### Exercise requirements
Within the entries below, output exactly the lines between the line containing "Assurance chasse" and the line containing "Nový migrační a", inclusive, and omit any picture.

Segment Start: Data excerpts

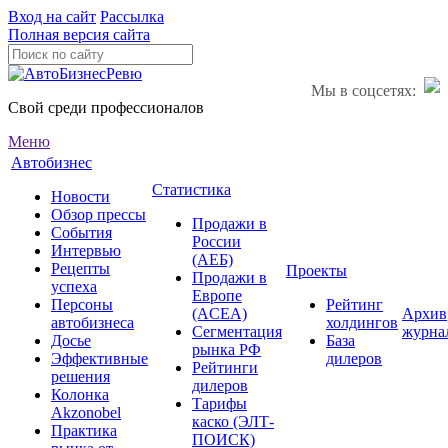
Вход на сайт
Рассылка
Полная версия сайта
Мы в соцсетях:
Свой среди профессионалов
Меню
Автобизнес
Статистика
Новости
Обзор прессы
Продажи в
События
России
Интервью
(АЕБ)
Рецепты
Проекты
Продажи в
успеха
Европе
Персоны
Рейтинг
(ACEA)
Архив
автобизнеса
холдингов
Сегментация
журна
Досье
База
рынка РФ
Эффективные
дилеров
Рейтинги
решения
дилеров
Колонка
Тарифы
Akzonobel
каско (ЭЛТ-
Практика
ПОИСК)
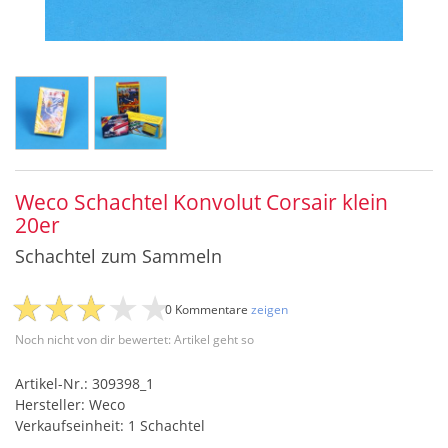
Weco Schachtel Konvolut Corsair klein
20er
Schachtel zum Sammeln
0 Kommentare
zeigen
Noch nicht von dir bewertet: Artikel geht so
Artikel-Nr.: 309398_1
Hersteller: Weco
Verkaufseinheit: 1 Schachtel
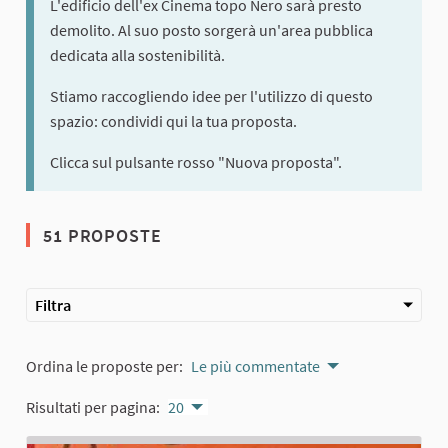
L'edificio dell'ex Cinema topo Nero sarà presto
demolito. Al suo posto sorgerà un'area pubblica
dedicata alla sostenibilità.
Stiamo raccogliendo idee per l'utilizzo di questo
spazio: condividi qui la tua proposta.
Clicca sul pulsante rosso "Nuova proposta".
51 PROPOSTE
Filtra
Ordina le proposte per:
Le più commentate
Risultati per pagina:
20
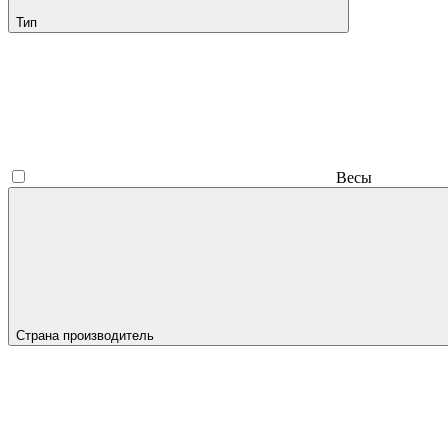
Тип
Весы
Страна производитель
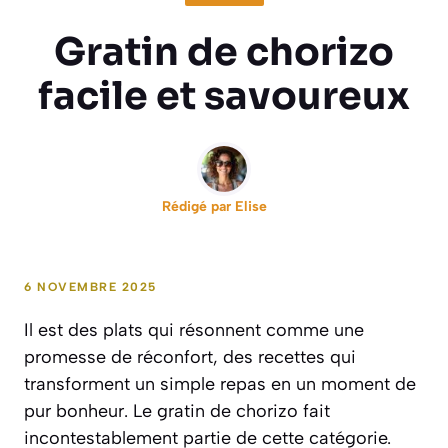
Gratin de chorizo
facile et savoureux
Rédigé par
Elise
6 NOVEMBRE 2025
Il est des plats qui résonnent comme une
promesse de réconfort, des recettes qui
transforment un simple repas en un moment de
pur bonheur. Le gratin de chorizo fait
incontestablement partie de cette catégorie.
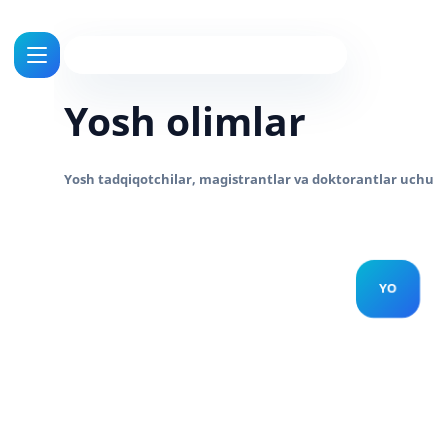
Yosh olimlar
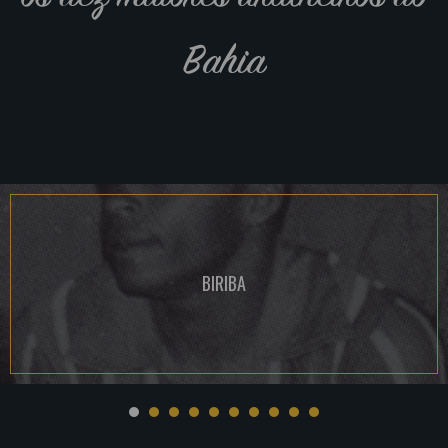
Bahia
BIRIBA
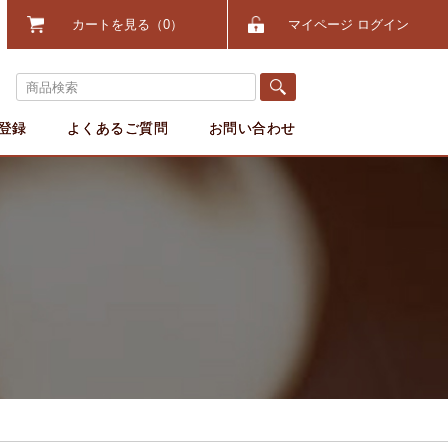
カートを見る
0
マイページ ログイン
登録
よくあるご質問
お問い合わせ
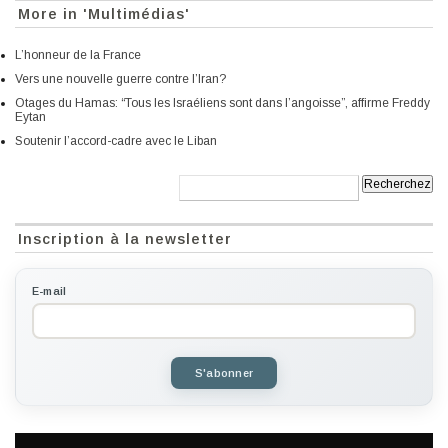
More in 'Multimédias'
L’honneur de la France
Vers une nouvelle guerre contre l’Iran?
Otages du Hamas: “Tous les Israéliens sont dans l’angoisse”, affirme Freddy
Eytan
Soutenir l’accord-cadre avec le Liban
Recherche:
Inscription à la newsletter
E-mail
S'abonner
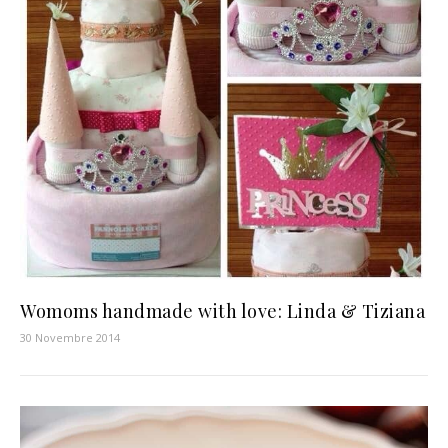
Womoms handmade with love: Linda & Tiziana
30 Novembre 2014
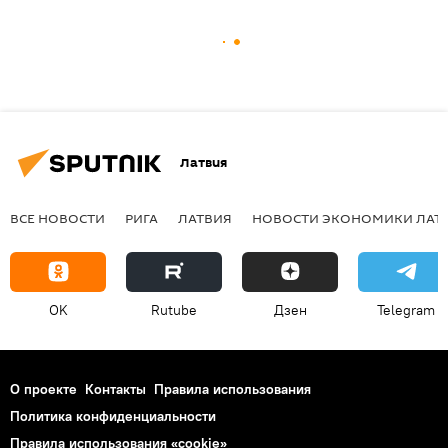
Латвия
ВСЕ НОВОСТИ
РИГА
ЛАТВИЯ
НОВОСТИ ЭКОНОМИКИ ЛАТ
OK
Rutube
Дзен
Telegram
О проекте
Контакты
Правила использования
Политика конфиденциальности
Правила использования «cookie»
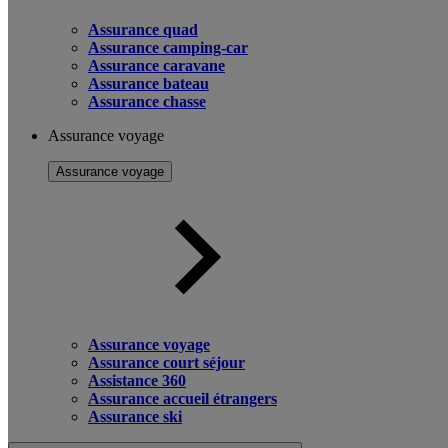
Assurance quad
Assurance camping-car
Assurance caravane
Assurance bateau
Assurance chasse
Assurance voyage
Assurance voyage
Assurance voyage
Assurance court séjour
Assistance 360
Assurance accueil étrangers
Assurance ski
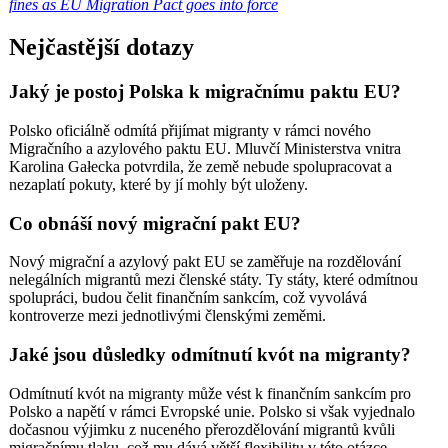
fines as EU Migration Pact goes into force
Nejčastější dotazy
Jaký je postoj Polska k migračnímu paktu EU?
Polsko oficiálně odmítá přijímat migranty v rámci nového
Migračního a azylového paktu EU. Mluvčí Ministerstva vnitra
Karolina Gałecka potvrdila, že země nebude spolupracovat a
nezaplatí pokuty, které by jí mohly být uloženy.
Co obnáší nový migrační pakt EU?
Nový migrační a azylový pakt EU se zaměřuje na rozdělování
nelegálních migrantů mezi členské státy. Ty státy, které odmítnou
spolupráci, budou čelit finančním sankcím, což vyvolává
kontroverze mezi jednotlivými členskými zeměmi.
Jaké jsou důsledky odmítnutí kvót na migranty?
Odmítnutí kvót na migranty může vést k finančním sankcím pro
Polsko a napětí v rámci Evropské unie. Polsko si však vyjednalo
dočasnou výjimku z nuceného přerozdělování migrantů kvůli
migračnímu tlaku, což mu dává větší flexibilitu v této otázce.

Segment End: Data excerpts

### Solution for this task
Assurance chasse
Assurance voyage
Assurance voyage
Assurance voyage
Assurance court séjour
Assistance 360
Assurance accueil étrangers
Assurance ski
fines as EU Migration Pact goes into force
Nejčastější dotazy
Jaký je postoj Polska k migračnímu paktu EU?
Polsko oficiálně odmítá přijímat migranty v rámci nového
Migračního a azylového paktu EU. Mluvčí Ministerstva vnitra
Karolina Gałecka potvrdila, že země nebude spolupracovat a
nezaplatí pokuty, které by jí mohly být uloženy.
Co obnáší nový migrační pakt EU?
Nový migrační a azylový pakt EU se zaměřuje na rozdělování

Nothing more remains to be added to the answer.